## [Exercise details]
Out of the material that follows, write out exactly the lines from the line with "Animals (694, 80)" to the line with "[Follow on Pinterest] (1093, 31)", both ends included, and no others.

#####

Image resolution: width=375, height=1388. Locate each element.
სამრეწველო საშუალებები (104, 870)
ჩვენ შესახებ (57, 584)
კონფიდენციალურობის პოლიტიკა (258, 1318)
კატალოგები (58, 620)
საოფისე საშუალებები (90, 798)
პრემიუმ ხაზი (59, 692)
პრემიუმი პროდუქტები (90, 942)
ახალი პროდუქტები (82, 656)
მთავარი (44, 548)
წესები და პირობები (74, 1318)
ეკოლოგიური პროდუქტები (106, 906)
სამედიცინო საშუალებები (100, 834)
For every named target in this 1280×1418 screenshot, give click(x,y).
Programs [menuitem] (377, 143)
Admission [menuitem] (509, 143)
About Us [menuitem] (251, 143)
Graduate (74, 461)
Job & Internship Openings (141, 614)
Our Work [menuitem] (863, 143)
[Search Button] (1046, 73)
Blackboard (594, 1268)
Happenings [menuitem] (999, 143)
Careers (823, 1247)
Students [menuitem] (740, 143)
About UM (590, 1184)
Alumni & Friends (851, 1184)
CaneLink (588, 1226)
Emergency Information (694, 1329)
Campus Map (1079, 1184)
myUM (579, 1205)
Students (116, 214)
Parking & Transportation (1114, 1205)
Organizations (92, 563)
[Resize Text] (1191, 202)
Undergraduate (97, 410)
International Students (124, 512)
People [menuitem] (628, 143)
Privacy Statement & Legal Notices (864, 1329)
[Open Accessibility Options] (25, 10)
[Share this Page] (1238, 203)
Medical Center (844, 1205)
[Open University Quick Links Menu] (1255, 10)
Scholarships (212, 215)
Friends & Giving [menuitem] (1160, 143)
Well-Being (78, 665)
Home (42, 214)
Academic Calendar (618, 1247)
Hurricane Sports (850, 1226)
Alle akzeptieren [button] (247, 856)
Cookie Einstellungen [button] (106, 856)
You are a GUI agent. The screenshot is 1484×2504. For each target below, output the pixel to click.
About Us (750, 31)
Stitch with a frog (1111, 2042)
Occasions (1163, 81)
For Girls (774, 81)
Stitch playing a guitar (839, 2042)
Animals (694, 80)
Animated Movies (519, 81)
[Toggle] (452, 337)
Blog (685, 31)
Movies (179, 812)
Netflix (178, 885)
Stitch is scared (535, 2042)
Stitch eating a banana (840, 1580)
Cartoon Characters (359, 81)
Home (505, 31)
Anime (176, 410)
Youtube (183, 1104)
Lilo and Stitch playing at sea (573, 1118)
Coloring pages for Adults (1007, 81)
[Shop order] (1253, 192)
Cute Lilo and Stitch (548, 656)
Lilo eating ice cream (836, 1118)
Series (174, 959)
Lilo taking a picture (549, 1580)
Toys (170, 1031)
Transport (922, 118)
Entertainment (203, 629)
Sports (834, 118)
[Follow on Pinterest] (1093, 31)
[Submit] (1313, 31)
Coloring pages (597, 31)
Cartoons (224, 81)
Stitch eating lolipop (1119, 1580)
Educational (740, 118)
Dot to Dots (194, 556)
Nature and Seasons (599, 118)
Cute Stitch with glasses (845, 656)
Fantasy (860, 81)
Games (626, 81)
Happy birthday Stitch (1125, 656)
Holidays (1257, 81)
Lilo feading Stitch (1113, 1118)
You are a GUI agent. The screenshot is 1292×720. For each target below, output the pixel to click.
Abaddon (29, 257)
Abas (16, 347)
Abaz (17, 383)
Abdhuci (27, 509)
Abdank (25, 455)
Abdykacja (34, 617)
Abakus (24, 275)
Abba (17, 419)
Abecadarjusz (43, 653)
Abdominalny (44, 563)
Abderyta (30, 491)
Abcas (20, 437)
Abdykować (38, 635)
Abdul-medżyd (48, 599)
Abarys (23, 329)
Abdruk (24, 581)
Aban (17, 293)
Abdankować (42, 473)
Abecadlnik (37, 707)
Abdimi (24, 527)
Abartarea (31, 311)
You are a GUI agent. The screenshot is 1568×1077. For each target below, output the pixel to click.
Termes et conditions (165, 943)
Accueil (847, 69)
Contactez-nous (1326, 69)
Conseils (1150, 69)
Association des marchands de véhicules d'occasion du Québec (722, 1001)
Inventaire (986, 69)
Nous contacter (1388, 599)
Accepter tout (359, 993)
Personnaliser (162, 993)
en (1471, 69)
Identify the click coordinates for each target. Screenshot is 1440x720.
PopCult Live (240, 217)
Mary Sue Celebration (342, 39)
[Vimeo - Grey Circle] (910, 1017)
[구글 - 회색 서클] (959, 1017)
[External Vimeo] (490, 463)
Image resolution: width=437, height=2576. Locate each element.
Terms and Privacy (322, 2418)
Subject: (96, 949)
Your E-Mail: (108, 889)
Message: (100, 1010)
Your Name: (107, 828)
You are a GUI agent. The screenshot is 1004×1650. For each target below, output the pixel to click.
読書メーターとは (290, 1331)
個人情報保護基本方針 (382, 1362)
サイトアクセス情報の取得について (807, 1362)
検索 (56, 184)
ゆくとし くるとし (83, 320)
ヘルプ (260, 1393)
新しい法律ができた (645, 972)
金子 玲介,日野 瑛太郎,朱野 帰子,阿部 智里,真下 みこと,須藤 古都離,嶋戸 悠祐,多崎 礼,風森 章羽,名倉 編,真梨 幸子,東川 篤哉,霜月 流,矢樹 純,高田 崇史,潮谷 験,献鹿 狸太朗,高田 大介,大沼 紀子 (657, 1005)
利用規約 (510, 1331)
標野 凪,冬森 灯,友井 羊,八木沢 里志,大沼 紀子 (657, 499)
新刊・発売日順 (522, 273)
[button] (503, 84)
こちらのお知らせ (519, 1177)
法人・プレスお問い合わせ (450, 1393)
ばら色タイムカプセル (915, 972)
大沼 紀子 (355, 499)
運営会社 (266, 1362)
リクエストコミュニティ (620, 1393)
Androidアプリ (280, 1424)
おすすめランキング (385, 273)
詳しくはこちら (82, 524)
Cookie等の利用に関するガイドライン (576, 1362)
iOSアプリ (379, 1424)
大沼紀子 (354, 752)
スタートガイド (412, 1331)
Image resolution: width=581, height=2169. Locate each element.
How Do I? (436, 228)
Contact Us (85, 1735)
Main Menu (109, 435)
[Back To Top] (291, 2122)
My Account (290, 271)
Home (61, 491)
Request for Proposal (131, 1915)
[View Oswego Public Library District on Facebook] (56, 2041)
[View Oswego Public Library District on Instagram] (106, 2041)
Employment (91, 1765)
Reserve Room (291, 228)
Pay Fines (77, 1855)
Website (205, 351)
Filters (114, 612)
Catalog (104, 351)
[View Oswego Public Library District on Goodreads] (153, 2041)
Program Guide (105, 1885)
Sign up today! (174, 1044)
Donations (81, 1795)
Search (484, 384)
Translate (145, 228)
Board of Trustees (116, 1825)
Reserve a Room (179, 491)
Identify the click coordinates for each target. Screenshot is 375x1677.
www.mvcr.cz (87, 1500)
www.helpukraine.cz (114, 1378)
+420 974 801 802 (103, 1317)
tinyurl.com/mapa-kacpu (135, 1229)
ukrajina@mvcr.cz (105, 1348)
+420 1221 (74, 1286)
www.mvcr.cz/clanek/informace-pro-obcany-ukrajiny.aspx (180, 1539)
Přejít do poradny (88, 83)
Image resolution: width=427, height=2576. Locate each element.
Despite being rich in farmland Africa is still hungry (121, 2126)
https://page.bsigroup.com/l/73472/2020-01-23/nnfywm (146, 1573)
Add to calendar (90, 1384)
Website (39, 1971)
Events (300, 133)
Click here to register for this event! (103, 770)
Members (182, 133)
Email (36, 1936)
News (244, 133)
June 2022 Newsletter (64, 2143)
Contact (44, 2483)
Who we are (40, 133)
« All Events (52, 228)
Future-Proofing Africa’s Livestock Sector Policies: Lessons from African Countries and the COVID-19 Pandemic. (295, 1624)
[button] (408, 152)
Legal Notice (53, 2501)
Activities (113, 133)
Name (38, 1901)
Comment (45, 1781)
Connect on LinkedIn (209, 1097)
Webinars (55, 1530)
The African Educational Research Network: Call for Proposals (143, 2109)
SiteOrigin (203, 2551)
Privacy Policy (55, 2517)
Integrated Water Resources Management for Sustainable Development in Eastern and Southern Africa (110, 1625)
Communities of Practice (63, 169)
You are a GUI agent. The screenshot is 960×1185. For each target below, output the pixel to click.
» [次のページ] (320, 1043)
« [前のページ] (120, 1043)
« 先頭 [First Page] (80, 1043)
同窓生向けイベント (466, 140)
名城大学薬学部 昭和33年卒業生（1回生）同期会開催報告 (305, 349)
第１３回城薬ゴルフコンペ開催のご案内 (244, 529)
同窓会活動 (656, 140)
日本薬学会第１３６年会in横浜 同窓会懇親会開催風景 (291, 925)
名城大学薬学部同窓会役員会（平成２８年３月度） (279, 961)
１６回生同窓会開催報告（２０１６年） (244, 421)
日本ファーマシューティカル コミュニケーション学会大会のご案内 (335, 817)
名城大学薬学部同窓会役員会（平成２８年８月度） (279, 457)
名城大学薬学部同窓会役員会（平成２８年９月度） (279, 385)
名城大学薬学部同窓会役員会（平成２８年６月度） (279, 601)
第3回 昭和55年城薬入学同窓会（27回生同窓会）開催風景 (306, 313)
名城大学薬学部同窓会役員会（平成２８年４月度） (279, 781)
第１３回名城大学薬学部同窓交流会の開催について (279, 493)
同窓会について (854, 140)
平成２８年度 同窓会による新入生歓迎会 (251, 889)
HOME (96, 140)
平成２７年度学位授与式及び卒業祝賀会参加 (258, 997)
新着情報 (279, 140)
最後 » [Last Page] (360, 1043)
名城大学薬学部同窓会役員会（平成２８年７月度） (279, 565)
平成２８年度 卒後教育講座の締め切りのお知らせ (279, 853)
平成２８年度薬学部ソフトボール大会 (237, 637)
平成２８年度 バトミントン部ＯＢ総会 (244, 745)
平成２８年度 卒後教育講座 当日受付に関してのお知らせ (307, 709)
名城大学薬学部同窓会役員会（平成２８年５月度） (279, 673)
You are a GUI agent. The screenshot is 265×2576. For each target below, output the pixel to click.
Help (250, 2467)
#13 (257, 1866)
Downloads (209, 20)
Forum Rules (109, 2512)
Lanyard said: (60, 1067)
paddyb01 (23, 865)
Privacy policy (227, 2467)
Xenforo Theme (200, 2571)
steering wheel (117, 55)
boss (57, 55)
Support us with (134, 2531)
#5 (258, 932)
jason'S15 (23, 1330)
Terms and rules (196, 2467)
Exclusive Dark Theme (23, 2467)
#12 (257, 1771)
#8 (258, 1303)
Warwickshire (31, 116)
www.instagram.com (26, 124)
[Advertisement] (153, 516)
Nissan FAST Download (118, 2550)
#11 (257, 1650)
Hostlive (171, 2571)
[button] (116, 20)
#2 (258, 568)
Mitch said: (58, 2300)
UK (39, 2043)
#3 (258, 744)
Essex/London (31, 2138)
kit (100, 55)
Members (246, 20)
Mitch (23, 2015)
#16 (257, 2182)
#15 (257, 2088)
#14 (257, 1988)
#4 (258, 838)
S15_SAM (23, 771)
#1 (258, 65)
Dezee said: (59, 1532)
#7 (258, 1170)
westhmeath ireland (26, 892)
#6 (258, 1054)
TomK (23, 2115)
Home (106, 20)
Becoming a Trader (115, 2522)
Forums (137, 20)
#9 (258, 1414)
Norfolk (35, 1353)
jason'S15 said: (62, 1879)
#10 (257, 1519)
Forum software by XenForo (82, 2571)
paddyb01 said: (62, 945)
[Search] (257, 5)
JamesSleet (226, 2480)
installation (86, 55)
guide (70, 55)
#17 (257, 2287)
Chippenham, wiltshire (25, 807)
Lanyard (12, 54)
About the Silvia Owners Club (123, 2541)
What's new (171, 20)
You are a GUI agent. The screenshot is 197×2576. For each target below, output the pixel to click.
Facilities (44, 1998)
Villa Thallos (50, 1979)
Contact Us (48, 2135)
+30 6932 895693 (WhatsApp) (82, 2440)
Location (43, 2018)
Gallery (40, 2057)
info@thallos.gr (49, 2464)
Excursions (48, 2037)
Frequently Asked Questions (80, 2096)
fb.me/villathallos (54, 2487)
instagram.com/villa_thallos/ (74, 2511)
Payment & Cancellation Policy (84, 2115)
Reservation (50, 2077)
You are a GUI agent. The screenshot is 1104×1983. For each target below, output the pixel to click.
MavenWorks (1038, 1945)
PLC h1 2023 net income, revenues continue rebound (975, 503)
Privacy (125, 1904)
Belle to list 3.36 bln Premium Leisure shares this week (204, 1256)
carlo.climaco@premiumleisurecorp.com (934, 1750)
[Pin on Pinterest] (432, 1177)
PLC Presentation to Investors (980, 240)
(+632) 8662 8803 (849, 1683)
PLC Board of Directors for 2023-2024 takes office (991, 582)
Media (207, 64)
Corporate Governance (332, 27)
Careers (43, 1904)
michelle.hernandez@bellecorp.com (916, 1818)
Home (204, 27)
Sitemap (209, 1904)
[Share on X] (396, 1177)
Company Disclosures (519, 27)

#####

## [Response area]
Animals (694, 80)
Animated Movies (519, 81)
[Toggle] (452, 337)
Blog (685, 31)
Movies (179, 812)
Netflix (178, 885)
Stitch is scared (535, 2042)
Stitch eating a banana (840, 1580)
Cartoon Characters (359, 81)
Home (505, 31)
Anime (176, 410)
Youtube (183, 1104)
Lilo and Stitch playing at sea (573, 1118)
Coloring pages for Adults (1007, 81)
[Shop order] (1253, 192)
Cute Lilo and Stitch (548, 656)
Lilo eating ice cream (836, 1118)
Series (174, 959)
Lilo taking a picture (549, 1580)
Toys (170, 1031)
Transport (922, 118)
Entertainment (203, 629)
Sports (834, 118)
[Follow on Pinterest] (1093, 31)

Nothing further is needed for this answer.